*Exercise*: The answer should be an exact copy of the lines from the line with "我们念佛时，要不要想着消业障？" through the last line of the entries, and no other lines.

*Records provided*:
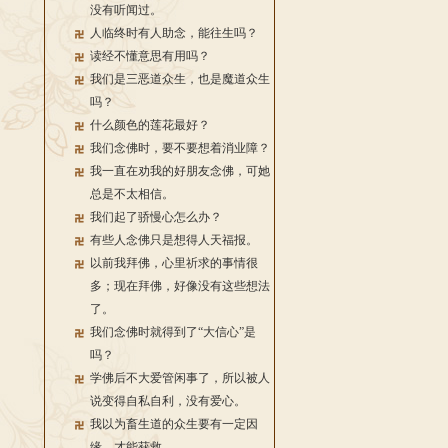
没有听闻过。
人临终时有人助念，能往生吗？
读经不懂意思有用吗？
我们是三恶道众生，也是魔道众生
吗？
什么颜色的莲花最好？
我们念佛时，要不要想着消业障？
我一直在劝我的好朋友念佛，可她
总是不太相信。
我们起了骄慢心怎么办？
有些人念佛只是想得人天福报。
以前我拜佛，心里祈求的事情很
多；现在拜佛，好像没有这些想法
了。
我们念佛时就得到了“大信心”是
吗？
学佛后不大爱管闲事了，所以被人
说变得自私自利，没有爱心。
我以为畜生道的众生要有一定因
缘，才能获救。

*Task answer*:
我们念佛时，要不要想着消业障？
我一直在劝我的好朋友念佛，可她
总是不太相信。
我们起了骄慢心怎么办？
有些人念佛只是想得人天福报。
以前我拜佛，心里祈求的事情很
多；现在拜佛，好像没有这些想法
了。
我们念佛时就得到了“大信心”是
吗？
学佛后不大爱管闲事了，所以被人
说变得自私自利，没有爱心。
我以为畜生道的众生要有一定因
缘，才能获救。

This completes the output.